Ensemble, ils la débarrassèrent des plaques recouvrant ses bras et sa poitrine. Le dos lui échappait totalement, aussi expliqua-t-elle à Ula comment procéder. Même à travers sa combinaison corporelle, elle sentait la fraîcheur de l’air. Elle n’avait pas ôté son armure depuis des jours. Sur Coruscant, avec le danger qui rôdait en permanence dans les vieux quartiers, elle s’était habituée à dormir sans la retirer la plupart des nuits.
L’état de l’armure la laissa désemparée. Avant même que Larin l’achète, elle était usée, mais ces derniers jours l’avaient éprouvée au-delà du raisonnable. Par endroits, elle était cabossée, éraflée, fondue, percée, noircie. Elle trouva ici et là des traces de sang qu’elle ne se souvenait pas avoir versé.
— Je peux me débrouiller, pour le reste, dit-elle. Il doit bien y avoir une salle de bains quelque part à bord.
— J’en ai vu une petite près de la soute tribord. Vous êtes sûre que ça ira, toute seule ?
— Absolument. Une femme doit garder quelques petits secrets.
Il rougit d’un coup, et elle regretta aussitôt sa plaisanterie.
— Désolée, dit-elle en lui prenant la main. Vous m’avez été d’une grande aide, émissaire Vii. Les analgésiques me tournent un peu la tête. J’irai peut-être m’étendre après m’être lavée.

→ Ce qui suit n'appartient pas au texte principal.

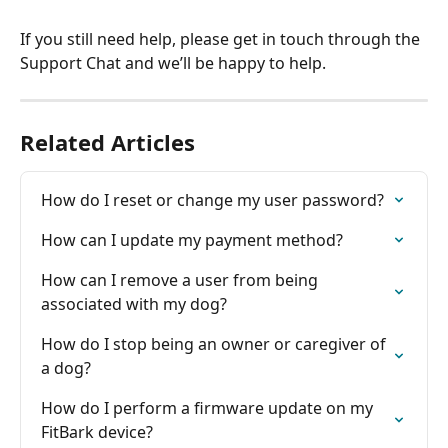
If you still need help, please get in touch through the 
Support Chat and we’ll be happy to help.
Related Articles
How do I reset or change my user password?
How can I update my payment method?
How can I remove a user from being 
associated with my dog?
How do I stop being an owner or caregiver of 
a dog?
How do I perform a firmware update on my 
FitBark device?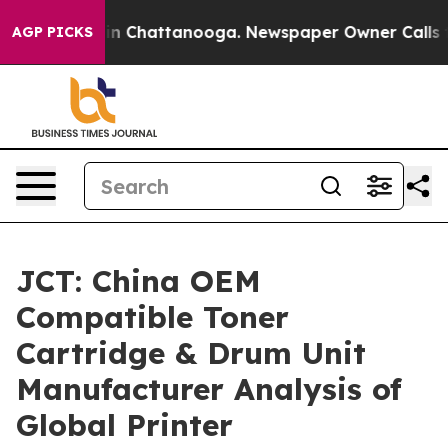
Chaos in Chattanooga. Newspaper Owner Calls the Peo
AGP PICKS
JCT: China OEM
Compatible Toner
Cartridge & Drum Unit
Manufacturer Analysis of
Global Printer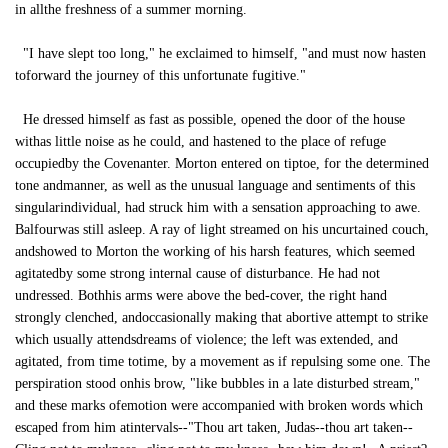
in allthe freshness of a summer morning.
"I have slept too long," he exclaimed to himself, "and must now hasten
toforward the journey of this unfortunate fugitive."
He dressed himself as fast as possible, opened the door of the house
withas little noise as he could, and hastened to the place of refuge
occupiedby the Covenanter. Morton entered on tiptoe, for the determined
tone andmanner, as well as the unusual language and sentiments of this
singularindividual, had struck him with a sensation approaching to awe.
Balfourwas still asleep. A ray of light streamed on his uncurtained couch,
andshowed to Morton the working of his harsh features, which seemed
agitatedby some strong internal cause of disturbance. He had not
undressed. Bothhis arms were above the bed-cover, the right hand
strongly clenched, andoccasionally making that abortive attempt to strike
which usually attendsdreams of violence; the left was extended, and
agitated, from time totime, by a movement as if repulsing some one. The
perspiration stood onhis brow, "like bubbles in a late disturbed stream,"
and these marks ofemotion were accompanied with broken words which
escaped from him atintervals--"Thou art taken, Judas--thou art taken--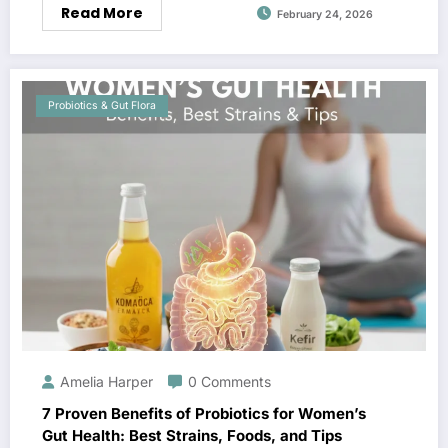
Read More
February 24, 2026
Probiotics & Gut Flora
Amelia Harper
0 Comments
7 Proven Benefits of Probiotics for Women’s
Gut Health: Best Strains, Foods, and Tips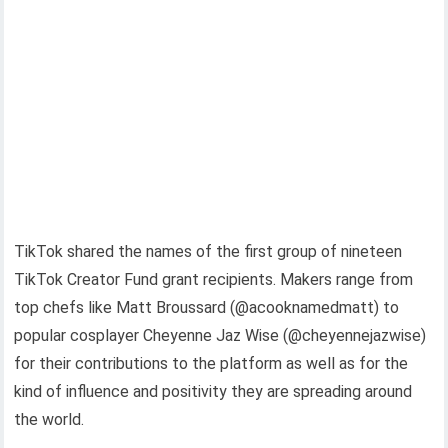
TikTok shared the names of the first group of nineteen
TikTok Creator Fund grant recipients. Makers range from
top chefs like Matt Broussard (@acooknamedmatt) to
popular cosplayer Cheyenne Jaz Wise (@cheyennejazwise)
for their contributions to the platform as well as for the
kind of influence and positivity they are spreading around
the world.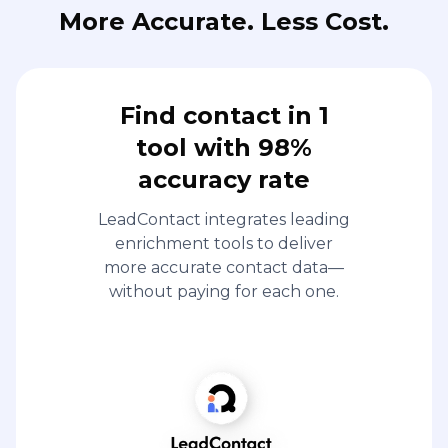
More Accurate. Less Cost.
Find contact in 1
tool with 98%
accuracy rate
LeadContact integrates leading
enrichment tools to deliver
more accurate contact data—
without paying for each one.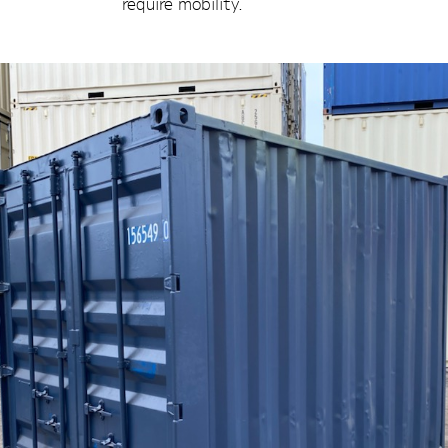
require mobility.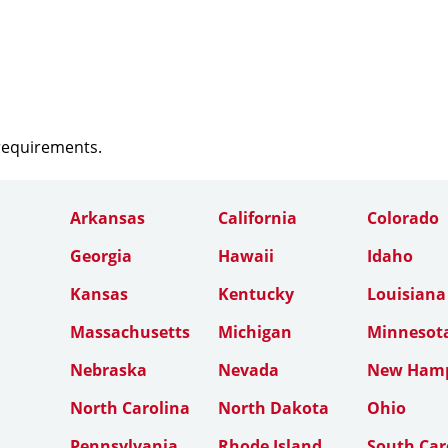
 requirements.
Arkansas
California
Colorado
Georgia
Hawaii
Idaho
Kansas
Kentucky
Louisiana
Massachusetts
Michigan
Minnesot
Nebraska
Nevada
New Hamp
North Carolina
North Dakota
Ohio
Pennsylvania
Rhode Island
South Car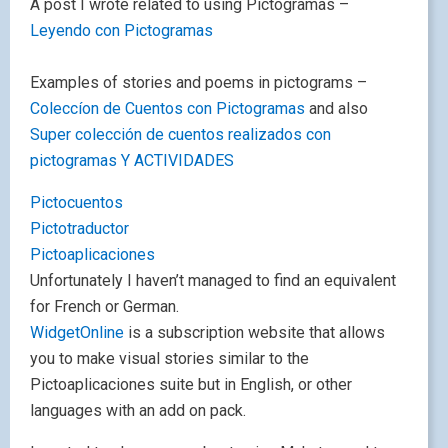
A post I wrote related to using Pictogramas –
Leyendo con Pictogramas
Examples of stories and poems in pictograms –
Coleccíon de Cuentos con Pictogramas
and also
Super colección de cuentos realizados con
pictogramas Y ACTIVIDADES
Pictocuentos
Pictotraductor
Pictoaplicaciones
Unfortunately I haven’t managed to find an equivalent
for French or German.
WidgetOnline
is a subscription website that allows
you to make visual stories similar to the
Pictoaplicaciones suite but in English, or other
languages with an add on pack.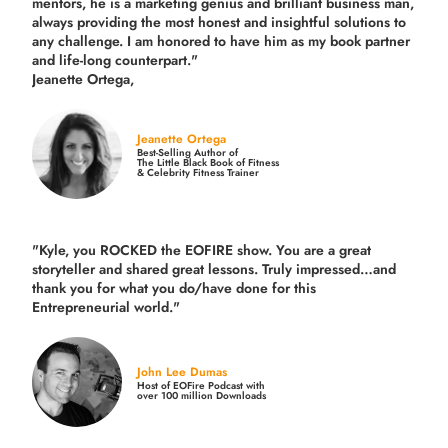
mentors, he is a marketing genius and brilliant business man,
always providing the most honest and insightful solutions to
any challenge. I am honored to have him as my book partner
and life-long counterpart."
Jeanette Ortega,
Jeanette Ortega
Best-Selling Author of
The Little Black Book of Fitness
& Celebrity Fitness Trainer
"Kyle, you ROCKED the EOFIRE show. You are a great
storyteller and shared great lessons. Truly impressed…and
thank you for what you do/have done for this
Entrepreneurial world."
John Lee Dumas
Host of EOFire Podcast with
over 100 million Downloads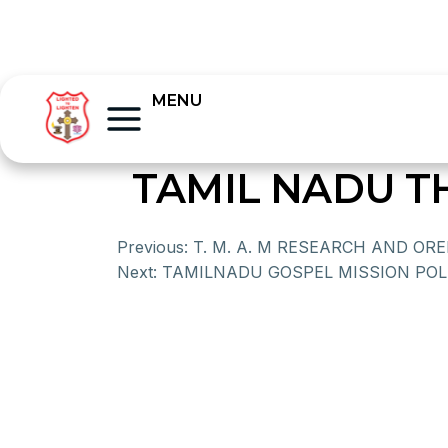
MENU
TAMIL NADU T
Previous:
T. M. A. M RESEARCH AND OR
Next:
TAMILNADU GOSPEL MISSION POL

— Oui, oui, vous devriez vous reposer. Et je vous en prie, appelez-moi Ula.
— Merci, Ula.
Elle trouva que sa main était chaude dans les siennes, et elle se surprit à ne pas vouloir les lâcher. Ils restèrent assis encore un moment, sans rien dire, et peut-être que les calmants la rendaient un peu bizarre parce qu’elle se sentit prête à craquer. Ce simple instant de contact humain lui était presque étranger. Elle vivait seule depuis si longtemps.
Ne sois pas idiote, se dit-elle. Dans la Blackstar, ça n’a jamais été comme ça. Nous avons combattu, nous avons tué ensemble. Mais nous ne nous sommes jamais tenus par la main.
— Bien, fit Ula, l’air gêné à nouveau. Les bagages sont dans le poste d’équipage. Je vous laisse chercher dedans. Appelez si vous avez besoin de quelque chose. N’importe quoi.
Larin hocha la tête et se moucha.
Ula lui lâcha la main.
Quand elle releva la tête, il était parti.